Published Tuesday, 24 September 2013
The man, who wished to remain anonymous, said he saw children as young as 11 leaving homes at all hours - but wasn't allowed to stop them or put a hand on them.
He explained that staff are not allowed to restrain them unless they are a danger to themselves or others and cannot lock them in as that would be viewed as confinement.
Speaking to UTV's Sharon O'Neill, the care worker said: "They go out with nothing.
"You would not see them the next day or days later, then they return with money, new mobile phones, plenty of cigarettes.
"Some come back with new clothes on, watches, necklaces, all sorts of jewellery. The difficulty is some of these girls class these men as boyfriends."

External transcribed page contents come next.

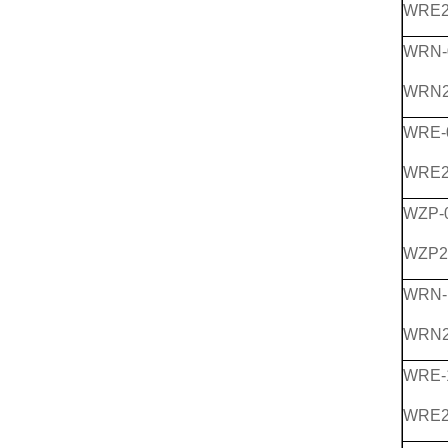
WRE2
WRN-
WRN2
WRE-
WRE2
WZP-
WZP2
WRN-
WRN2
WRE-
WRE2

The story of child exploitation in Northern Ireland first emerged eleven days ago and since then the care system and police have faced many questions.
Twenty-two young people between 13 and 18 in care here were abused.
Police have confirmed that 18 children identified as potential victims went missing from care more than 400 times in a year and a half.
Officers believe most of the men involved are in their early 20s, although they range from teenagers to 60 year olds. More than 30 arrests have been made so far.
A senior investigating officer and a major investigation team from Crime Operations have now been appointed to lead the inquiry.
Health Minister Edwin Poots is currently considering a review into the revelations - and has encouraged any health workers with information to come forward.
Sharon said: "This care worker spoke about the lengths they went to to bring the children back, searching through the town for them. But they have to be aware of their own safety in all of this. He says the staff do all they can, manage the situation as best they can.
"But at the end of the day they are powerless. The care worker I spoke told says he has told police everything he knows. And they will investigate."